Thanks for info anyway :)


----------



## L13GProject (Apr 10, 2014)

... is that the api thing you all were waiting for?

http://developers.hitbox.tv/followers

I am not a developer but user ... that's why I am waiting for this to come as well ... :D


----------



## xiuide (Apr 10, 2014)

L13GProject said:


> ... is that the api thing you all were waiting for?
> 
> http://developers.hitbox.tv/followers
> 
> I am not a developer but user ... that's why I am waiting for this to come as well ... :D



that seems to be, in-fact, the API that was needed. Id have to look into it a bit more to be certain however. I'll see if I cant whip up some test cases and maybe put together a webapp for it (no promises though! my code-fu is a bit rusty, and I dont have much time)


----------



## Snaert (Apr 13, 2014)

Hey!
I've been streaming for about 2 years and im getting sick of the lag/stutter we (the none partners) are getting thanks to how the twitch server nodes are working. So i've decided to test hitbox for a while. What im trying to say is i'd LOVE you if you could make this happen =)

//Andy


----------



## L13GProject (Apr 16, 2014)

xiuide said:


> that seems to be, in-fact, the API that was needed. Id have to look into it a bit more to be certain however. I'll see if I cant whip up some test cases and maybe put together a webapp for it (no promises though! my code-fu is a bit rusty, and I dont have much time)
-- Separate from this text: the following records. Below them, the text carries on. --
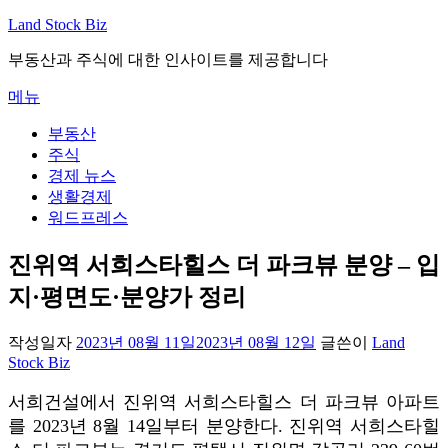
내
Land Stock Biz
용
부동산과 주식에 대한 인사이트를 제공합니다
으
로
메뉴
바
로
부동산
가
주식
기
경제 뉴스
생활경제
워드프레스
진위역 서희스타힐스 더 파크뷰 분양 – 입
지·평면도·분양가 정리
작성일자
2023년 08월 11일
2023년 08월 12일
글쓴이
Land
Stock Biz
서희건설에서 진위역 서희스타힐스 더 파크뷰 아파트
를 2023년 8월 14일부터 분양한다. 진위역 서희스타힐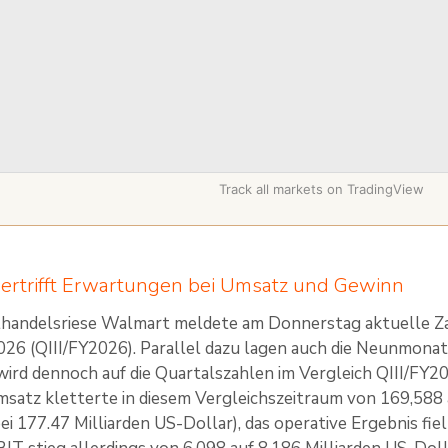
Track all markets on TradingView
ertrifft Erwartungen bei Umsatz und Gewinn
handelsriese Walmart meldete am Donnerstag aktuelle Zah
2026 (QIII/FY2026). Parallel dazu lagen auch die Neunmo
wird dennoch auf die Quartalszahlen im Vergleich QIII/FY2
atz kletterte in diesem Vergleichszeitraum von 169,588 a
ei 177.47 Milliarden US-Dollar), das operative Ergebnis fie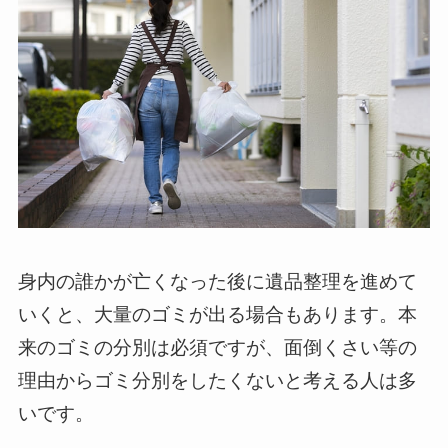
身内の誰かが亡くなった後に遺品整理を進めて
いくと、大量のゴミが出る場合もあります。本
来のゴミの分別は必須ですが、面倒くさい等の
理由からゴミ分別をしたくないと考える人は多
いです。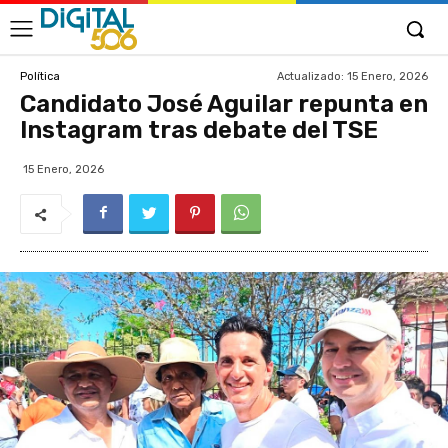
Actualizado:
15 Enero, 2026
Política
Candidato José Aguilar repunta en
Instagram tras debate del TSE
15 Enero, 2026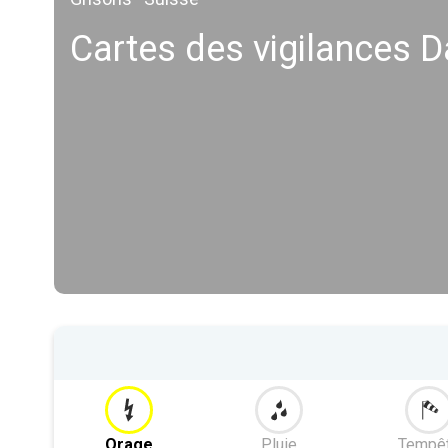
Cartes des vigilances 
Orage
Pluie
Tempê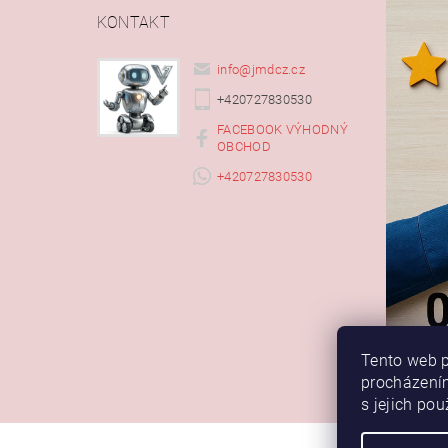
KONTAKT
info
@
jmdcz.cz
+420727830530
FACEBOOK VÝHODNÝ
OBCHOD
+420727830530
Tento web p
procházením
s jejich po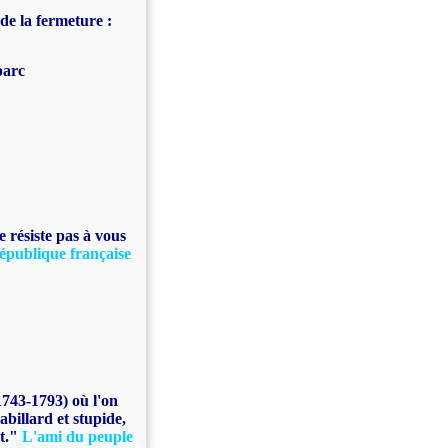
 de la fermeture :
parc
 résiste pas à vous
République française
1743-1793) où l'on
abillard et stupide,
t."
L'ami du peuple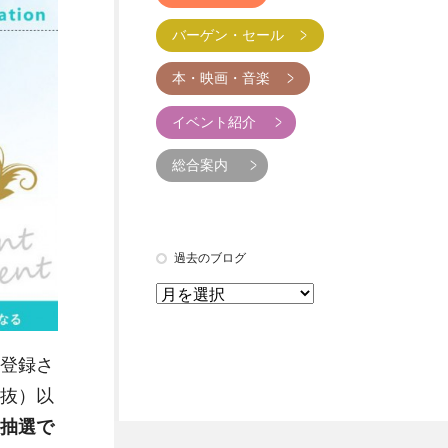
バーゲン・セール
本・映画・音楽
イベント紹介
総合案内
過去のブログ
登録さ
抜）以
抽選で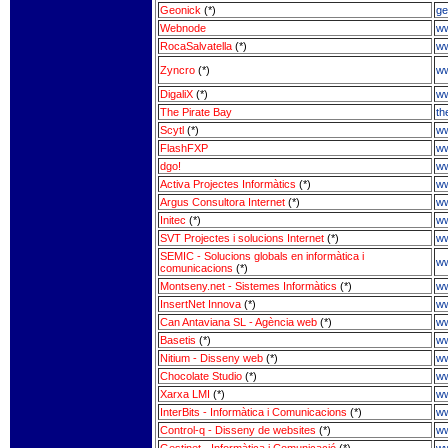
Geonick
(*)
ge
Webnode
ww
RocaSalvatella
(*)
ww
Zyncro
(*)
ww
DigaliX
(*)
ww
The Pirate Bay
th
Scytl
(*)
ww
FlashFXP
ww
dgo!
w
Activa Projectes Informàtics
(*)
ww
Argus Consultora Internet
(*)
ww
Initec
(*)
ww
SVT Projectes i solucions Internet
(*)
ww
SEMIC - Solucions globals en informàtica i
ww
comunicacions
(*)
Montseny.net - Sistemes Informàtics
(*)
ww
InsertNet Innova
(*)
ww
Can Antaviana SL - Agència web
(*)
ww
Basetis
(*)
ww
Nitium - Disseny web
(*)
ww
Chocolate Studio
(*)
ww
Xarxa LMI
(*)
ww
InterBits - Informàtica i Comunicacions
(*)
ww
Control-q - Disseny de websites
(*)
ww
Gestinet - Informàtica i Comunicació
(*)
ww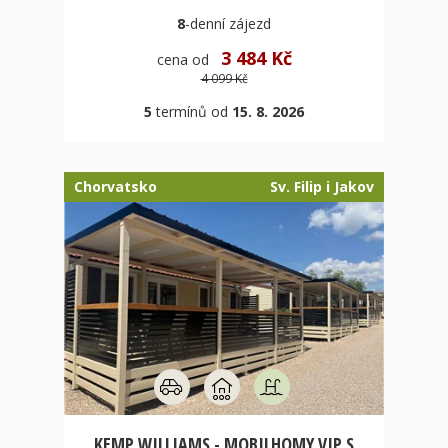
8
-denní
zájezd
3 484 Kč
cena od
4 099 Kč
5
termínů od
15. 8. 2026
Chorvatsko
Sv. Filip i Jakov
KEMP WILLIAMS - MOBILHOMY VIP S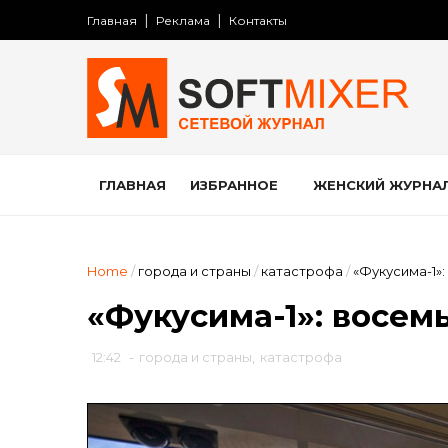
Главная
Реклама
Контакты
ГЛАВНАЯ
ИЗБРАННОЕ
ЖЕНСКИЙ ЖУРНА
Home
/
города и страны
/
катастрофа
/
«Фукусима-1»
«Фукусима-1»: восем
12:42
-
города и страны
,
катастрофа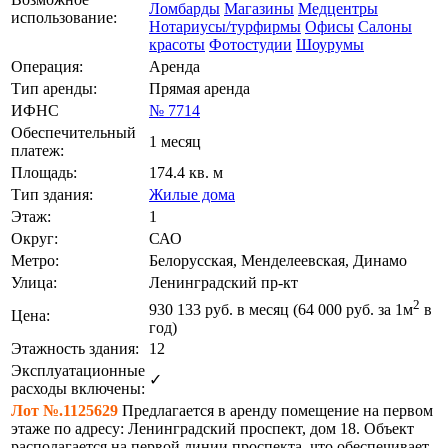
Ломбарды
Магазины
Медцентры
использование:
Нотариусы/турфирмы
Офисы
Салоны
красоты
Фотостудии
Шоурумы
Операция:
Аренда
Тип аренды:
Прямая аренда
ИФНС
№ 7714
Обеспечительный
1 месяц
платеж:
Площадь:
174.4 кв. м
Тип здания:
Жилые дома
Этаж:
1
Округ:
САО
Метро:
Белорусская, Менделеевская, Динамо
Улица:
Ленинградский пр-кт
2
930 133
руб. в месяц (64 000
руб.
за 1м
в
Цена:
год)
Этажность здания:
12
Эксплуатационные
✓
расходы включены:
Лот №.1125629
Предлагается в аренду помещение на первом
этаже по адресу: Ленинградский проспект, дом 18. Объект
располагается на первой линии проспекта, что обеспечивает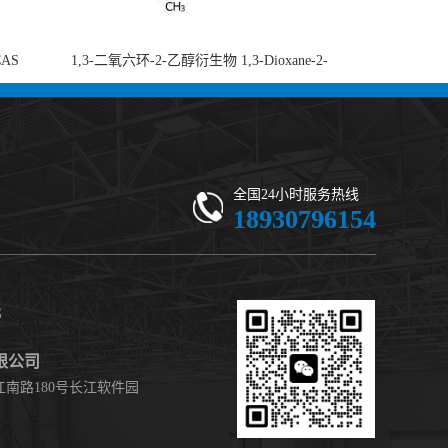
CAS
1,3-二氧六环-2-乙醇衍生物 1,3-Dioxane-2-
-di-2-
ethanol, 5-ethyl-5-(hydroxymethyl)-β,β-
 现货供应
dimethyl- (CAS 59802-10-7) 二噁烷甘醇 有
机合成中间体 - 高纯度现货
全国24小时服务热线
18930796154
S
限公司
南路180号长江软件园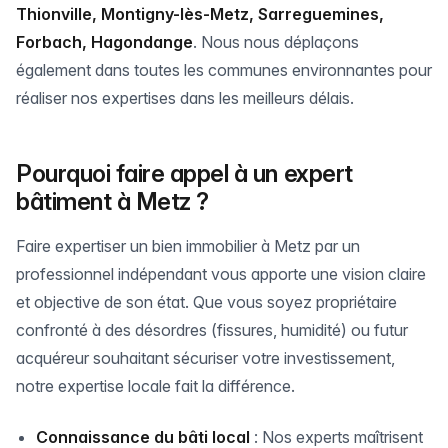
Thionville, Montigny-lès-Metz, Sarreguemines,
Forbach, Hagondange
. Nous nous déplaçons
également dans toutes les communes environnantes pour
réaliser nos expertises dans les meilleurs délais.
Pourquoi faire appel à un expert
bâtiment à Metz ?
Faire expertiser un bien immobilier à Metz par un
professionnel indépendant vous apporte une vision claire
et objective de son état. Que vous soyez propriétaire
confronté à des désordres (fissures, humidité) ou futur
acquéreur souhaitant sécuriser votre investissement,
notre expertise locale fait la différence.
Connaissance du bâti local
: Nos experts maîtrisent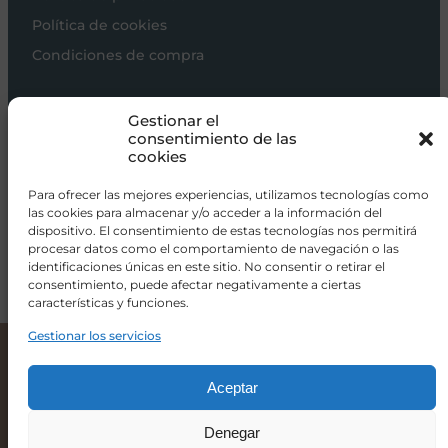
Política de cookies
Condiciones de compra
Carros de bebé
Gestionar el
Sillas de paseo
consentimiento de las
cookies
Sillas auto
Alimentación
Para ofrecer las mejores experiencias, utilizamos tecnologías como
las cookies para almacenar y/o acceder a la información del
Hogar
dispositivo. El consentimiento de estas tecnologías nos permitirá
procesar datos como el comportamiento de navegación o las
Viajar
identificaciones únicas en este sitio. No consentir o retirar el
consentimiento, puede afectar negativamente a ciertas
características y funciones.
info@donacoletas.com
+34 91 626 62 75
Gestionar los servicios
Childhome Jirafa de Pie Gris
139,00
€
Accesorios para bebés en Las Rozas
Aceptar
Denegar
-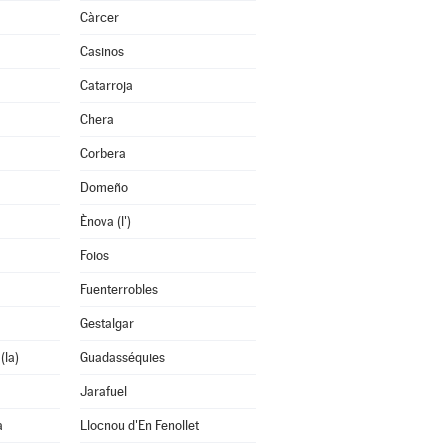
Càrcer
Casinos
Catarroja
Chera
Corbera
Domeño
Ènova (l')
Foios
Fuenterrobles
Gestalgar
(la)
Guadasséquies
Jarafuel
a
Llocnou d'En Fenollet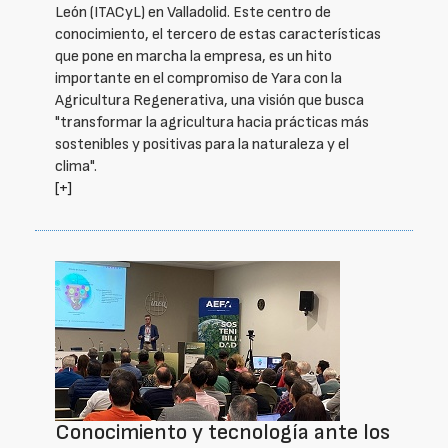
León (ITACyL) en Valladolid. Este centro de
conocimiento, el tercero de estas características
que pone en marcha la empresa, es un hito
importante en el compromiso de Yara con la
Agricultura Regenerativa, una visión que busca
"transformar la agricultura hacia prácticas más
sostenibles y positivas para la naturaleza y el
clima".
[+]
Conocimiento y tecnología ante los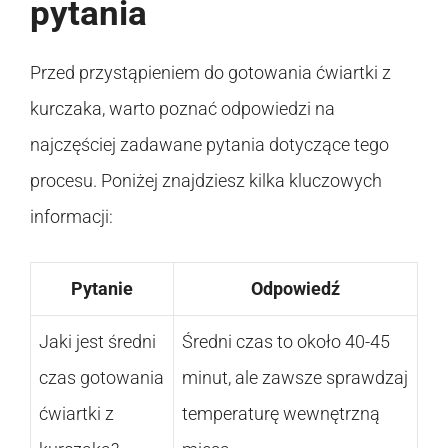
pytania
Przed przystąpieniem do gotowania ćwiartki z
kurczaka, warto poznać odpowiedzi na
najczęściej zadawane pytania dotyczące tego
procesu. Poniżej znajdziesz kilka kluczowych
informacji:
Pytanie
Odpowiedź
Jaki jest średni
Średni czas to około 40-45
czas gotowania
minut, ale zawsze sprawdzaj
ćwiartki z
temperaturę wewnętrzną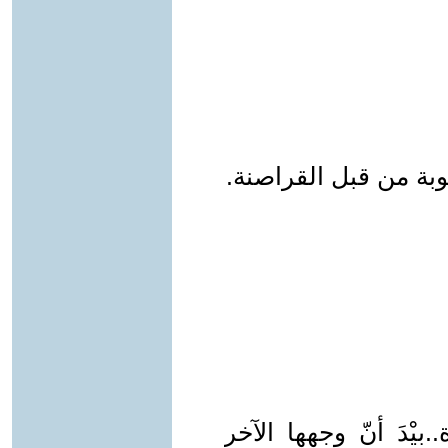
هوبة من قبل القراصنة.
.بيْدَ أنّ وجهها الآخر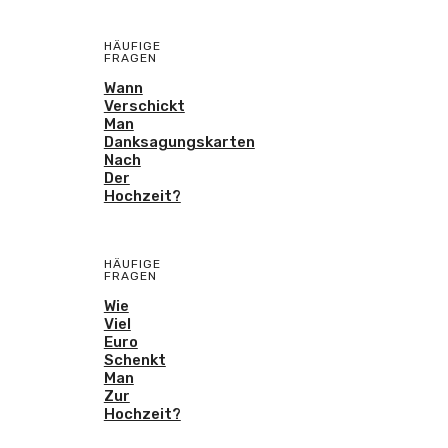
HÄUFIGE
FRAGEN
Wann
Verschickt
Man
Danksagungskarten
Nach
Der
Hochzeit?
HÄUFIGE
FRAGEN
Wie
Viel
Euro
Schenkt
Man
Zur
Hochzeit?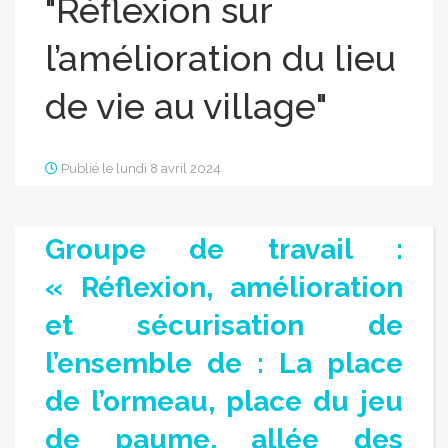
"Réflexion sur
l’amélioration du lieu
de vie au village"
Publié le lundi 8 avril 2024
Groupe de travail :
« Réflexion, amélioration
et sécurisation de
l’ensemble de : La place
de l’ormeau, place du jeu
de paume, allée des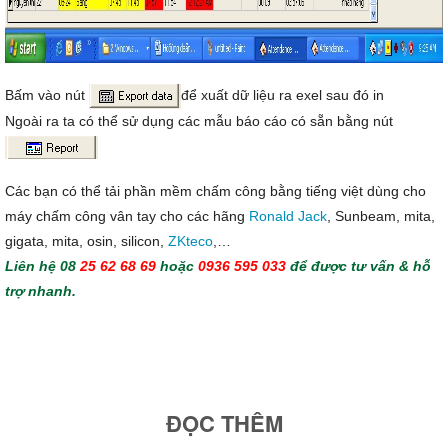
Bấm vào nút
để xuất dữ liệu ra exel sau đó in
Ngoài ra ta có thể sử dụng các mẫu báo cáo có sẵn bằng nút
Các bạn có thể tải phần mềm chấm công bằng tiếng việt dùng cho
máy chấm công vân tay cho các hãng
Ronald Jack
, Sunbeam, mita,
gigata, mita, osin, silicon,
ZKteco
,…
Liên hệ 08
25 62 68 69
hoặc
0936 595 033
để được tư vấn & hỗ
trợ nhanh.
ĐỌC THÊM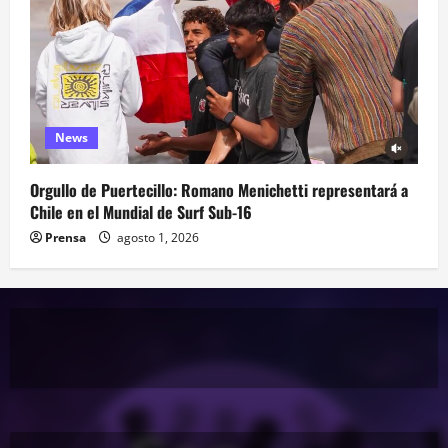
News
Orgullo de Puertecillo: Romano Menichetti representará a
Chile en el Mundial de Surf Sub-16
Prensa
agosto 1, 2026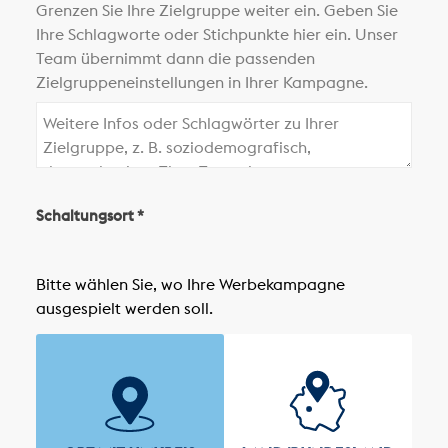
Grenzen Sie Ihre Zielgruppe weiter ein. Geben Sie
Ihre Schlagworte oder Stichpunkte hier ein. Unser
Team übernimmt dann die passenden
Zielgruppeneinstellungen in Ihrer Kampagne.
Schaltungsort *
Bitte wählen Sie, wo Ihre Werbekampagne
ausgespielt werden soll.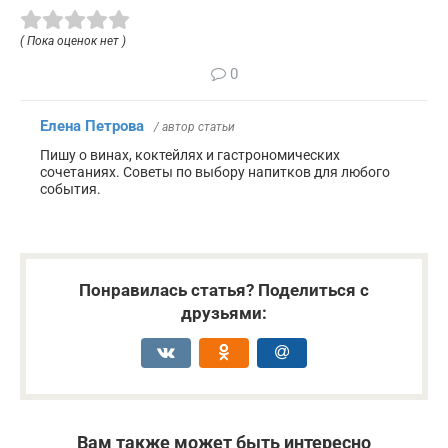
( Пока оценок нет )
0
Елена Петрова
/ автор статьи
Пишу о винах, коктейлях и гастрономических
сочетаниях. Советы по выбору напитков для любого
события.
Понравилась статья? Поделиться с
друзьями:
Вам также может быть интересно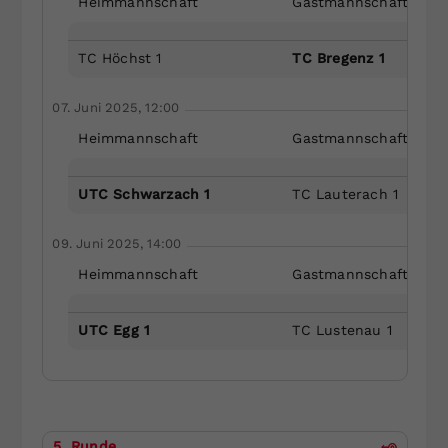
Heimmannschaft
Gastmannschaft
TC Höchst 1
TC Bregenz 1
07. Juni 2025, 12:00
Heimmannschaft
Gastmannschaft
UTC Schwarzach 1
TC Lauterach 1
09. Juni 2025, 14:00
Heimmannschaft
Gastmannschaft
UTC Egg 1
TC Lustenau 1
5. Runde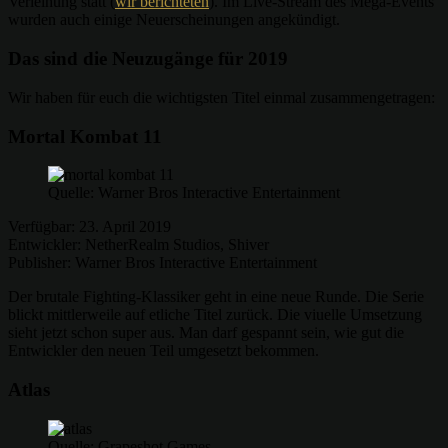
Verleihung statt (
wir berichteten
). Im Live-Stream des Mega-Events
wurden auch einige Neuerscheinungen angekündigt.
Das sind die Neuzugänge für 2019
Wir haben für euch die wichtigsten Titel einmal zusammengetragen:
Mortal Kombat 11
Quelle: Warner Bros Interactive Entertainment
Verfügbar: 23. April 2019
Entwickler: NetherRealm Studios, Shiver
Publisher: Warner Bros Interactive Entertainment
Der brutale Fighting-Klassiker geht in eine neue Runde. Die Serie
blickt mittlerweile auf etliche Titel zurück. Die viuelle Umsetzung
sieht jetzt schon super aus. Man darf gespannt sein, wie gut die
Entwickler den neuen Teil umgesetzt bekommen.
Atlas
Quelle: Grapeshot Games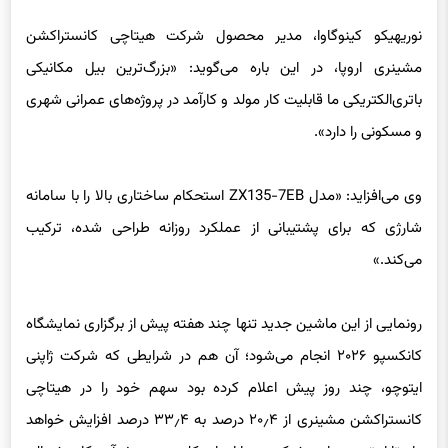
مشینری اروپا، در این باره می‌گوید: «بزرگ‌ترین بیل مکانیکی
باتری‌الکتریکی ما قابلیت کار مولد و کارآمد در پروژه‌های عمرانی شهری
و مسکونی را دارد».
وی می‌افزاید: «مدل ZX135-7EB استحکام ساختاری بالا را با سامانه
شارژی که برای پشتیبانی از عملکرد روزانه طراحی شده، ترکیب
می‌کند.»
رونمایی از این ماشین جدید تنها چند هفته پیش از برگزاری نمایشگاه
کانکسپو ۲۰۲۶ انجام می‌شود؛ آن هم در شرایطی که شرکت ژاپنی
ایتوچو، چند روز پیش اعلام کرده بود سهم خود را در هیتاچی
کانستراکشن مشینری از ۲۰٫۴ درصد به ۳۳٫۴ درصد افزایش خواهد
داد تا از توسعه این شرکت در بازارهای کلیدی به ویژه آمریکای شمالی
پشتیبانی کند.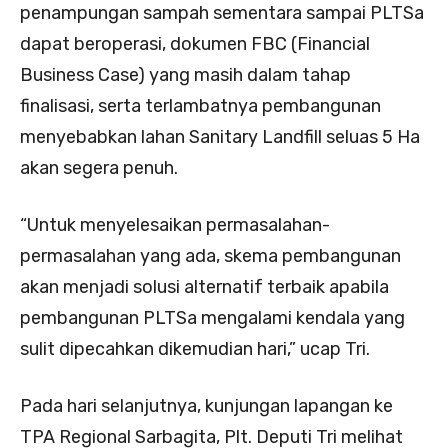
penampungan sampah sementara sampai PLTSa
dapat beroperasi, dokumen FBC (Financial
Business Case) yang masih dalam tahap
finalisasi, serta terlambatnya pembangunan
menyebabkan lahan Sanitary Landfill seluas 5 Ha
akan segera penuh.
“Untuk menyelesaikan permasalahan-
permasalahan yang ada, skema pembangunan
akan menjadi solusi alternatif terbaik apabila
pembangunan PLTSa mengalami kendala yang
sulit dipecahkan dikemudian hari,” ucap Tri.
Pada hari selanjutnya, kunjungan lapangan ke
TPA Regional Sarbagita, Plt. Deputi Tri melihat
... so have you found out something? I am really exited about hearing from you soon ...


----------



## ExXxO (Apr 21, 2014)

It would be pretty awesome to have some Alerts for Hitbox :)


----------



## xiuide (Apr 23, 2014)

hey guys quick update, ive looked at it a bit and it should be possible, i have a saturday off upcoming so Ill try to get some more done then. sorry its taking so long, but life. lol


----------



## L13GProject (Apr 23, 2014)

xiuide said:


> hey guys quick update, ive looked at it a bit and it should be possible, i have a saturday off upcoming so Ill try to get some more done then. sorry its taking so long, but life. lol


... you are awesome !!! Thank you so much ... :D


----------



## ExXxO (May 3, 2014)

xiuide said:


> hey guys quick update, ive looked at it a bit and it should be possible, i have a saturday off upcoming so Ill try to get some more done then. sorry its taking so long, but life. lol



I really look forward to this ^^


----------



## hellnano (May 10, 2014)

ExXxO said:


> I really look forward to this ^^


+1 ,please!


----------



## ExXxO (May 15, 2014)

Any news on this one?


----------



## DistrictSix (Jun 6, 2014)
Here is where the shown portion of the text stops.